Twilio: Did Insider Buys Mark The Bottom?

| About: Twilio (TWLO)


Insiders including the CEO recently purchased shares.

Twilio wasn't extremely cheap prior to the insider buys compared to other scenarios.

Insiders sold a lot more shares while the company was trading at $40 in its secondary offering.

Twilio (NYSE:TWLO) collapsed about two weeks ago following the revelation that top customer Uber (Private:UBER) was utilizing dual sources. At that time, my suggestion was that its guidance wasn't that bad. The stock went on to retest the lows from the IPO last June.

A couple of executives stepped in to purchase shares at the lows. Did the executives signal the lows in Twilio as the stock bounced back to $25?

The Q1 results weren't nearly as bad as the stock selloff. The biggest issue was the valuation of the stock.

With or without Uber, Twilio grew customer accounts at a fast clip. Without Uber, revenues grew at a 60% clip, suggesting a very healthy business.

Revenues are set to decelerate from the 60% growth rates to sub 30% by Q3 and Twilio isn't exactly a cheap stock. Analysts still expect to see revenues surging to over $450 million next year while the market cap sits at $2.5 billion.

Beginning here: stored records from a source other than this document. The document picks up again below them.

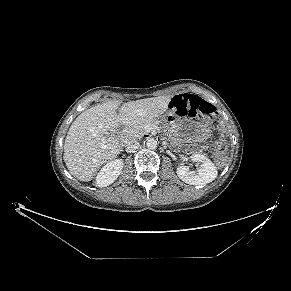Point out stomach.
Instances as JSON below:
<instances>
[{"instance_id": "0dacf381", "label": "stomach", "mask_w": 291, "mask_h": 291, "mask_svg": "<svg viewBox=\"0 0 291 291\" xmlns=\"http://www.w3.org/2000/svg\"><path fill=\"white\" fill-rule=\"evenodd\" d=\"M162 121L169 124L177 123L182 126H188L192 137L197 139L204 138L208 132L201 124L187 117H177L172 114H165L162 117Z\"/></svg>"}]
</instances>
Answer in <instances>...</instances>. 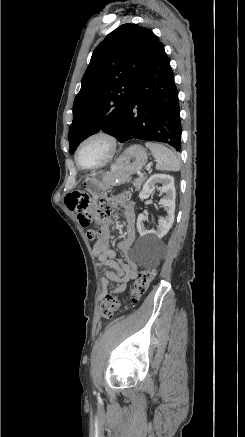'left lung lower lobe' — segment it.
<instances>
[{"instance_id":"obj_1","label":"left lung lower lobe","mask_w":245,"mask_h":437,"mask_svg":"<svg viewBox=\"0 0 245 437\" xmlns=\"http://www.w3.org/2000/svg\"><path fill=\"white\" fill-rule=\"evenodd\" d=\"M181 131L174 75L164 46L160 43L133 86L119 141L133 138L158 141L180 151Z\"/></svg>"}]
</instances>
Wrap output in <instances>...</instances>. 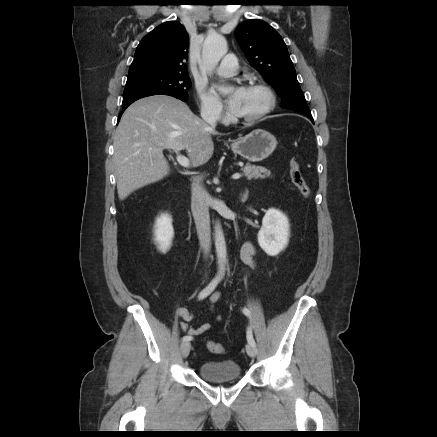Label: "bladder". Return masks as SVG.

A February purchase by Twitter's (NYSE:TWTR) CEO Jack Dorsey signaled a bottom in that stock in the $16 range. The stock though was significantly cheaper than where Twilio trades now based on a traditional EV/Sales multiple.

TWLO EV to Revenues (Forward) Chart

TWLO EV to Revenues (Forward) data by YCharts

So Twilio isn't an extreme bargain by traditional valuation measures, but two insiders purchased shares on the massive selloff last week. CEO Jeff Lawson bought 100,000 shares at $23.43 for $2.3 million and Director James McGeever bought 10,000 shares for $23.19.

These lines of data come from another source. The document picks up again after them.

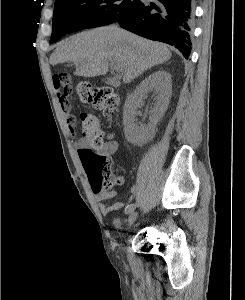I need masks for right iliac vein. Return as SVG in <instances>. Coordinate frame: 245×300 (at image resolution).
Wrapping results in <instances>:
<instances>
[{"label":"right iliac vein","instance_id":"right-iliac-vein-1","mask_svg":"<svg viewBox=\"0 0 245 300\" xmlns=\"http://www.w3.org/2000/svg\"><path fill=\"white\" fill-rule=\"evenodd\" d=\"M138 216V212L137 211H132L130 212L129 216H128V223L131 225L135 222L136 218Z\"/></svg>","mask_w":245,"mask_h":300}]
</instances>
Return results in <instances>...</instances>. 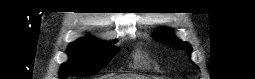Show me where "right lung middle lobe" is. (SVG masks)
Masks as SVG:
<instances>
[{
    "instance_id": "dd1d6c3e",
    "label": "right lung middle lobe",
    "mask_w": 255,
    "mask_h": 79,
    "mask_svg": "<svg viewBox=\"0 0 255 79\" xmlns=\"http://www.w3.org/2000/svg\"><path fill=\"white\" fill-rule=\"evenodd\" d=\"M118 49L92 39H80L68 48L70 60L60 69V78L67 75H90L106 66Z\"/></svg>"
}]
</instances>
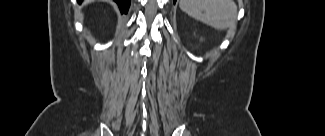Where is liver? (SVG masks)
Returning <instances> with one entry per match:
<instances>
[{
	"mask_svg": "<svg viewBox=\"0 0 325 136\" xmlns=\"http://www.w3.org/2000/svg\"><path fill=\"white\" fill-rule=\"evenodd\" d=\"M90 2L89 0L85 1V3Z\"/></svg>",
	"mask_w": 325,
	"mask_h": 136,
	"instance_id": "1",
	"label": "liver"
}]
</instances>
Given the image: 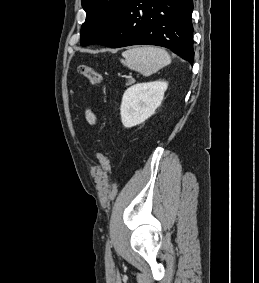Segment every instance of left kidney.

The purchases are intriguing considering Twilio priced the IPO down at $15. These executives unloaded shares at a far higher price in the October secondary at $40.

Source: Twilio S-1/A

The CEO sold 830,977 shares and the Director sold 72,861 shares. In total, the executives sold over 900,000 shares and only bought 110,000 shares.

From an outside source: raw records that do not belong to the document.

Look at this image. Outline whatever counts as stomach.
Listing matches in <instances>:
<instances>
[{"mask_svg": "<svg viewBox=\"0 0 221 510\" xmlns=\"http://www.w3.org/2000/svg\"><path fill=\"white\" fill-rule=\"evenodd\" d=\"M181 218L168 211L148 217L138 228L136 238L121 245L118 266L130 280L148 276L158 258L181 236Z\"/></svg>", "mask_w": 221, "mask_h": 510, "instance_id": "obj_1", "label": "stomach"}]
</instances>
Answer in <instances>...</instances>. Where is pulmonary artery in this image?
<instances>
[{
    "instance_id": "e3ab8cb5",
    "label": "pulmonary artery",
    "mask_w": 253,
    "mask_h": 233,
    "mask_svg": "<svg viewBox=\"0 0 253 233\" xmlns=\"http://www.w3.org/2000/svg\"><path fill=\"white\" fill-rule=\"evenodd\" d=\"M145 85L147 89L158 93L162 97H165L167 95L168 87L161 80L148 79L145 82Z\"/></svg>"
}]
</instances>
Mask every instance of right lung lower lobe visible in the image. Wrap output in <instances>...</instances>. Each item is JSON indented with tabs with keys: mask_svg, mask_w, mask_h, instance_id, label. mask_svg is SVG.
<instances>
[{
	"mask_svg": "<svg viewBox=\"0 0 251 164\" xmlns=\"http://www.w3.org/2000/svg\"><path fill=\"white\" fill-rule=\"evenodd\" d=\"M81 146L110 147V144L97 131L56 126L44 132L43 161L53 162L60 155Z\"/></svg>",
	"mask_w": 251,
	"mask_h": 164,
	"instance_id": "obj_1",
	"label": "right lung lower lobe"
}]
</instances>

The data supports a tepid buying signal. The executives were clearly more eager to sell at $40 than purchasing shares at $23. The fact that the CEO still owns nearly 8 million shares naturally reduces his willingness to load up on more shares whether Twilio is extremely cheap or not.

The key investor takeaway is that the insider purchases at Twilio were indeed positive though the signals weren't extremely bullish considering the valuation and past sells by the insiders.

Disclosure: I am/we are long TWTR.

I wrote this article myself, and it expresses my own opinions. I am not receiving compensation for it (other than from Seeking Alpha). I have no business relationship with any company whose stock is mentioned in this article.

Additional disclosure: The information contained herein is for informational purposes only. Nothing in this article should be taken as a solicitation to purchase or sell securities. Before buying or selling any stock you should do your own research and reach your own conclusion or consult a financial advisor. Investing includes risks, including loss of principal.